As I started to write this article about the upcoming SBS program Is Australia Racist?, I noticed that one of the top stories on internet news feeds was about a woman “banging furiously on the windows of a car” in Melbourne and yelling at the passenger inside: a woman wearing a niqab.

“Who are you?” screamed the woman outside the car. “Why you got a mask? Terrorist. You got a gun?”

Stories like this make the question "Is Australian racist?" a simple question to answer. But is that fair? A topic like this demands deeper consideration.

As part of a campaign titled Face Up to Racism, SBS in February is screening three provocative specials with the aim of confronting and analysing racial bias and bigotry in our society: Date My Race, Is Australia Racist?, and The Truth About Racism.

Hosted by veteran journalist Ray Martin, Is Australia Racist? examines whether this country’s inclusiveness when it comes to a diverse range of races, religions and cultures have deepened our national tolerance or lit the fuse on a powder keg.

After all, Australia may well be what Martin calls a “fabulous melting pot” with a population comprising 300-odd different kinds of ancestry.

But it’s also a country where a man will, in public and in plain view of bystanders, stride up to a woman wearing a niqab and bellow “Where’s your fucking face? What are you hiding from, fucking Allah?”

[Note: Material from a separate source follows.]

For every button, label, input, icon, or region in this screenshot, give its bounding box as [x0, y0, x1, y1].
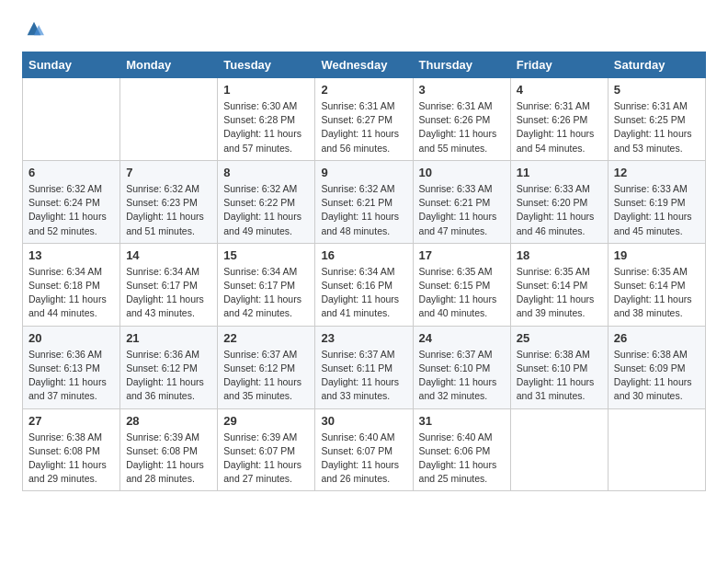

Seeing such footage, and a variety of other viral videos showing dolts spewing racial invective at people they view as trespassers or interlopers in “my country”, it’s all too easy to agree with Martin when calls racism in Australia “this festering sore, this problem we need to fix”.

To its credit, Is Australia Racist? goes beyond emotional appeals by presenting data drawn from a comprehensive nationwide survey concerning racism and discrimination, as well as hidden-camera footage from a number of ‘social experiments’.

The old hidden camera trick may feel like a throwback to Martin’s A Current Affair days but there’s no denying the effectiveness of it.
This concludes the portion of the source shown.